Una vez aquí, chaparrones, chubascos y chiflones espantan a los embajadores de esa estirpe de ilusos viajeros, variables teutonas de los chancleteros de Melgar, quienes enceguecidos por la quimera del trópico imaginan a Bogotá como una segunda Ciudad de Panamá y abastecen sus valijas con bermudas, sandalias, franelas y gorras de explorador, ungidos con repelente, tan sólo para venir a resfriarse.

Vendedores emergen, de no sé dónde, aprovisionados con su inventario de paraguas (de gama baja, media y alta). Algo parecido hacen los de impermeables, apostados a la entrada de El Campín, aprovechando el miedo a mojarse compartido por quienes temen al catarro y al posmoderno ‘frizz’ capilar.

No hay momento del año (aparte de la temporada decembrina) en el que la pugna voraz por el transporte público se haga tan cruel como en este. Los choferes se hinchan de altivez, propiciada por la ley de la oferta y la demanda, y se transforman en exponentes de la usura.

¿Han intentado abordar un taxi en Bogotá durante una tormenta?
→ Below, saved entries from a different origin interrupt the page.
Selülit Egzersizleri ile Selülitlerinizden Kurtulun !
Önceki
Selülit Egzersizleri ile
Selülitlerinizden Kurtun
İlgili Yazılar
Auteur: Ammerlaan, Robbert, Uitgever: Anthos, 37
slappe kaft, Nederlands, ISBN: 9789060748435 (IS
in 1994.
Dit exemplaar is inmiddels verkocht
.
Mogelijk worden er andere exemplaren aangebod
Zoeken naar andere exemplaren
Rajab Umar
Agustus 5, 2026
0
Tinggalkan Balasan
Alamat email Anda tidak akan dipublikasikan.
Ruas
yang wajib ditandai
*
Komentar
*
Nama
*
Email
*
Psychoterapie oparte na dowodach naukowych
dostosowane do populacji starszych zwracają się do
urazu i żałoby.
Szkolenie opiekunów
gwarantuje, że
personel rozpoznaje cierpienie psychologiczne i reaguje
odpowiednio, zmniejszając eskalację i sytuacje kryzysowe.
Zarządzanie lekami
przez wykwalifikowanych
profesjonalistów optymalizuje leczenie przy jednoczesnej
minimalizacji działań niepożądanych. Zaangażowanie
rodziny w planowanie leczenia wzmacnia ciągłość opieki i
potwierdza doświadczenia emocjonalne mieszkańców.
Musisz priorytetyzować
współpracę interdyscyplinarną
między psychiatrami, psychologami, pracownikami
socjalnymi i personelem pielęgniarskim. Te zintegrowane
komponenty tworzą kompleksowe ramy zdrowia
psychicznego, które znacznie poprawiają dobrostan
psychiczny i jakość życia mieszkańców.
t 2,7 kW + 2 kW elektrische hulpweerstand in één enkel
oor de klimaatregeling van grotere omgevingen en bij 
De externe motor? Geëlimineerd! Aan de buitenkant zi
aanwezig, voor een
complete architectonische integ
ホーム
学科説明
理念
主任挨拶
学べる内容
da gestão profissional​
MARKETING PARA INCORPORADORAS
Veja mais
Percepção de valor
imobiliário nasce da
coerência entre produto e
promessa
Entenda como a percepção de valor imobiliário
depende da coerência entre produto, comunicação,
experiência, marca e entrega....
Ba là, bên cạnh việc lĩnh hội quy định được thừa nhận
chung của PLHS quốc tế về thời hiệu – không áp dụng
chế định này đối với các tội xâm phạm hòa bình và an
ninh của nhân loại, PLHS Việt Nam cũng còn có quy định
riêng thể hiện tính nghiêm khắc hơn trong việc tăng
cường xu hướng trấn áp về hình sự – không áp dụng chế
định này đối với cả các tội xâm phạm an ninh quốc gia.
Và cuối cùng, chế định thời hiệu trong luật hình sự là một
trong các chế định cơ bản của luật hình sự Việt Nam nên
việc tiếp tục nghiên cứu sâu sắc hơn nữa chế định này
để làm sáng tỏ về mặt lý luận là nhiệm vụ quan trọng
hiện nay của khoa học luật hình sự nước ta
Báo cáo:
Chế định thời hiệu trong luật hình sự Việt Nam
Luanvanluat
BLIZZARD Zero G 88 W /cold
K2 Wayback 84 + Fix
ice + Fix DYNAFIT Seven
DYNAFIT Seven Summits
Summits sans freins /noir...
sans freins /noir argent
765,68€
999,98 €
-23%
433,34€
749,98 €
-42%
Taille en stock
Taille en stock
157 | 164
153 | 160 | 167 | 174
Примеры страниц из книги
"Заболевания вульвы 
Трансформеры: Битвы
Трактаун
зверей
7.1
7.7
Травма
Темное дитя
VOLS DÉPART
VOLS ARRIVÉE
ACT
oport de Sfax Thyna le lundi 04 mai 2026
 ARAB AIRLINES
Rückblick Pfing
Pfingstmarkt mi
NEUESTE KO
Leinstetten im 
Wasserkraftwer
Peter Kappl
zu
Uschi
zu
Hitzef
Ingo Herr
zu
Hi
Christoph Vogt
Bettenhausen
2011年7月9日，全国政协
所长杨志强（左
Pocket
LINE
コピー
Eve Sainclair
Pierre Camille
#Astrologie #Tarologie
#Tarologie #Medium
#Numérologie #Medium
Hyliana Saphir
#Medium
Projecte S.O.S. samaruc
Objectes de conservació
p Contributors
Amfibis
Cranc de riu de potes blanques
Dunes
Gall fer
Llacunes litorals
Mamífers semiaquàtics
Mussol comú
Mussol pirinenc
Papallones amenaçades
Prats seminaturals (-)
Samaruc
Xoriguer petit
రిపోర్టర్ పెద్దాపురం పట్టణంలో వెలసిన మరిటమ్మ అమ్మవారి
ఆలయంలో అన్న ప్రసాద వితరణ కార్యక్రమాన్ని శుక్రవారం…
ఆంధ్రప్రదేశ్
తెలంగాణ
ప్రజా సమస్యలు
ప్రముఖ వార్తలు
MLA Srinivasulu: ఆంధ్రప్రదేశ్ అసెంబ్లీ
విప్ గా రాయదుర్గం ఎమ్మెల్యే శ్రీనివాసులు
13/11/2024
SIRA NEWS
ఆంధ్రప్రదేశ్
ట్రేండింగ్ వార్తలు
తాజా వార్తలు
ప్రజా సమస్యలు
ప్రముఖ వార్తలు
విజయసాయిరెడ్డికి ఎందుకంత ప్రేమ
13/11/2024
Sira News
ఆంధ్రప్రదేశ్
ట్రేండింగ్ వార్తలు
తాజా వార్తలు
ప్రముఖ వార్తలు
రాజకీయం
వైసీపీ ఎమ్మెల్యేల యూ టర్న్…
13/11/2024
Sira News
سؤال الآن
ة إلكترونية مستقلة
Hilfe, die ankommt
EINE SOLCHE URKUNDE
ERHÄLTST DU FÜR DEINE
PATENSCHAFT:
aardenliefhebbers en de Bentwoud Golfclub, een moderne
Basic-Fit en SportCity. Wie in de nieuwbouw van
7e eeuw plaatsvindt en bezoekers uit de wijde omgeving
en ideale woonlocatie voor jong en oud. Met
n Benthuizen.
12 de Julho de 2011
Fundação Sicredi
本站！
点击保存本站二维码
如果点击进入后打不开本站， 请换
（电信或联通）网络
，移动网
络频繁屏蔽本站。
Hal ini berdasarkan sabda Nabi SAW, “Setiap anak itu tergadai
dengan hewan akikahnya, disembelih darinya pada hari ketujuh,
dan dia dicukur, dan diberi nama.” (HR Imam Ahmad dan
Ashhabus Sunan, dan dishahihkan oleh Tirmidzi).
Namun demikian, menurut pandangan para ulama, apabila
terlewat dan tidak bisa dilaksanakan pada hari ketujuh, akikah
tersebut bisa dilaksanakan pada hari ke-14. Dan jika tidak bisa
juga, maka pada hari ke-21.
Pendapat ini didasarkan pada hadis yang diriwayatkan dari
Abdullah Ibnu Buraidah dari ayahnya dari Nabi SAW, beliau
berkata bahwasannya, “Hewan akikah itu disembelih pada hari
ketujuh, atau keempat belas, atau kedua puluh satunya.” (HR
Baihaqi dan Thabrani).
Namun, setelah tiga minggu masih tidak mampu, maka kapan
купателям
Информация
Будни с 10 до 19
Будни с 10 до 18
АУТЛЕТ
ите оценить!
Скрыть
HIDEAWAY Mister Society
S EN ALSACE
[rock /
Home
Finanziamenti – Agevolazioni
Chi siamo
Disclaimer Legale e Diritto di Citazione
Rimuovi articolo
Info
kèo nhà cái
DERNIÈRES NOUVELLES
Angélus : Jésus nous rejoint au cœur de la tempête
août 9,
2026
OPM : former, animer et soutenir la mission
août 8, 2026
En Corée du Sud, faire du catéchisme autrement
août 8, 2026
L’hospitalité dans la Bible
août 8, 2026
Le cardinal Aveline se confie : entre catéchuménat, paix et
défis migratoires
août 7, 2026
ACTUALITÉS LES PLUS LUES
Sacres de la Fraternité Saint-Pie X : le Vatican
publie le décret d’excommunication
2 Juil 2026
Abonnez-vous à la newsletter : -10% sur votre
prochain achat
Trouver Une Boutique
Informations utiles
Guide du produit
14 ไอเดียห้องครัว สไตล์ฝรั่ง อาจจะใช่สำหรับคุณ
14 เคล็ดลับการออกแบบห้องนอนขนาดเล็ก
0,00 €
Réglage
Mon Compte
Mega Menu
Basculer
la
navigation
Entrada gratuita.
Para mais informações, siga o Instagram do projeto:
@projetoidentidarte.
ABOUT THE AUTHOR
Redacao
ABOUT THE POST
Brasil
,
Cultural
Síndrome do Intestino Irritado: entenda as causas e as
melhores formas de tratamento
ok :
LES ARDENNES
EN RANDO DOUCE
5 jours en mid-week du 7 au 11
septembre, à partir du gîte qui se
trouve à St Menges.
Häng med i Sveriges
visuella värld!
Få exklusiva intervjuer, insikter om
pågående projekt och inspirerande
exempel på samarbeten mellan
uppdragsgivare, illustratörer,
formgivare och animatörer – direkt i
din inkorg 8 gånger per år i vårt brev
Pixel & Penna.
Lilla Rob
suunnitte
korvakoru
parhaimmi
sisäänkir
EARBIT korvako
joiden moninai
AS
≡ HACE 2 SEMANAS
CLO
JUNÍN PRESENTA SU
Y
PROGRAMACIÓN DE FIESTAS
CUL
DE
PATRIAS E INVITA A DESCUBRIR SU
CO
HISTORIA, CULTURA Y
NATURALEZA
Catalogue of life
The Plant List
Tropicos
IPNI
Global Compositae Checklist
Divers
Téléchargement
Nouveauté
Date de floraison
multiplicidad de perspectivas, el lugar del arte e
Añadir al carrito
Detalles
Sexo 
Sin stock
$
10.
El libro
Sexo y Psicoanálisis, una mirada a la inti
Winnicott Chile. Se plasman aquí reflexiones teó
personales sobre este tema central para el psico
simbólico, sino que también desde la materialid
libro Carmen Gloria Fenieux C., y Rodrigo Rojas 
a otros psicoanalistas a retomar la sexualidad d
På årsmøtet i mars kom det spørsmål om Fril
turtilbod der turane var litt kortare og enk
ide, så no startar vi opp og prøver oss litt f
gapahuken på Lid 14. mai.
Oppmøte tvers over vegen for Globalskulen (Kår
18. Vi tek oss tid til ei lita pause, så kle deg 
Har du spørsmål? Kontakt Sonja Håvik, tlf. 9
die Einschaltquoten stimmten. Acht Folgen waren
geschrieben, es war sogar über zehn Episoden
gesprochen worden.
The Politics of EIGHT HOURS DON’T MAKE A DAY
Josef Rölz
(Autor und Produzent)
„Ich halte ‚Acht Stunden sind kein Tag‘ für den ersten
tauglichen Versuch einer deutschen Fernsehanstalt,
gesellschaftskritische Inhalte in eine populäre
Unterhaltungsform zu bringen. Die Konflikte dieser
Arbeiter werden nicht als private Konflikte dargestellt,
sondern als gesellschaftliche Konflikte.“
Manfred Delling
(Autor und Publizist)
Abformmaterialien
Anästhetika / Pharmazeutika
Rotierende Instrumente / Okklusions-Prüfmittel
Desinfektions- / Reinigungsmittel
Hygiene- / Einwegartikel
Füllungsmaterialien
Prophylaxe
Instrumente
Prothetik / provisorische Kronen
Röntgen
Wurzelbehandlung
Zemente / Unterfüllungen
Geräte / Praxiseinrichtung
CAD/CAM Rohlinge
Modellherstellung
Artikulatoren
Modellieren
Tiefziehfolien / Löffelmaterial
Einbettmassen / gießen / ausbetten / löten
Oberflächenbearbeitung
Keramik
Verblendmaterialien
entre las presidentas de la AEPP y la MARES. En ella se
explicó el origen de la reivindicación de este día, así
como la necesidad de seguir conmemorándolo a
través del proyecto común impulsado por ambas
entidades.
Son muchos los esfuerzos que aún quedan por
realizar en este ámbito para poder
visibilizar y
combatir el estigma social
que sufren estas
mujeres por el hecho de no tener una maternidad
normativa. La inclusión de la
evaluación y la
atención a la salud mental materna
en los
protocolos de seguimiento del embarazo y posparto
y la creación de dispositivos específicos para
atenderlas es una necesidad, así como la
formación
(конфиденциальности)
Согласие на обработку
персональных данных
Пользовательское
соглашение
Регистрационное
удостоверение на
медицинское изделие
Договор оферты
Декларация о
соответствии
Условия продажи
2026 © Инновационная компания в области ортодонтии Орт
Es más fácil encontrar una edición hebrea de ‘Mein Kampf’ en alguna librería de Jerusalén. Saltar desde el andén hasta el vehículo también constituye una proeza acrobática.

Con todo y eso, prefiero el invierno. Porque eso hace a Bogotá más Bogotá y menos Miami. Así pues… mientras la vida no se extinga. Mientras San Francisco perdone a quienes viven en vecindarios amenazadas por la inundación. Mientras aquellos que habitan las calles encuentren resguardo.

Mientras las aguas no sean más que una caricia benigna proveniente de las manos generosas de Bochica… ¡que siga el aguacero!